What to do. Starting at the line that has "un’auto Di conseguenza, molte compagnie di" and stopping after the line that has "di Lotte Rent", reproduce the listing below exactly; omit everything else.
** Task data follows **
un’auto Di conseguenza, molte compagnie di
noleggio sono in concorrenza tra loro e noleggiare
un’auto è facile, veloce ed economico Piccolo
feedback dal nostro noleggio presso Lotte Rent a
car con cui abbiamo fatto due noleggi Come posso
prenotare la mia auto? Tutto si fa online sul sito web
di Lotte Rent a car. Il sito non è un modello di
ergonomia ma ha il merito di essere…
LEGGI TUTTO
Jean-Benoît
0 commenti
** End of Task data **
** Task data follows **
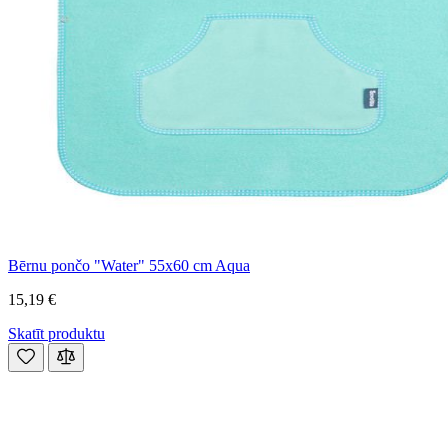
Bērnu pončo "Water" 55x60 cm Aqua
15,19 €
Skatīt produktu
** End of Task data **
Response to this exercise.
un’auto Di conseguenza, molte compagnie di
noleggio sono in concorrenza tra loro e noleggiare
un’auto è facile, veloce ed economico Piccolo
feedback dal nostro noleggio presso Lotte Rent a
car con cui abbiamo fatto due noleggi Come posso
prenotare la mia auto? Tutto si fa online sul sito web
di Lotte Rent a car. Il sito non è un modello di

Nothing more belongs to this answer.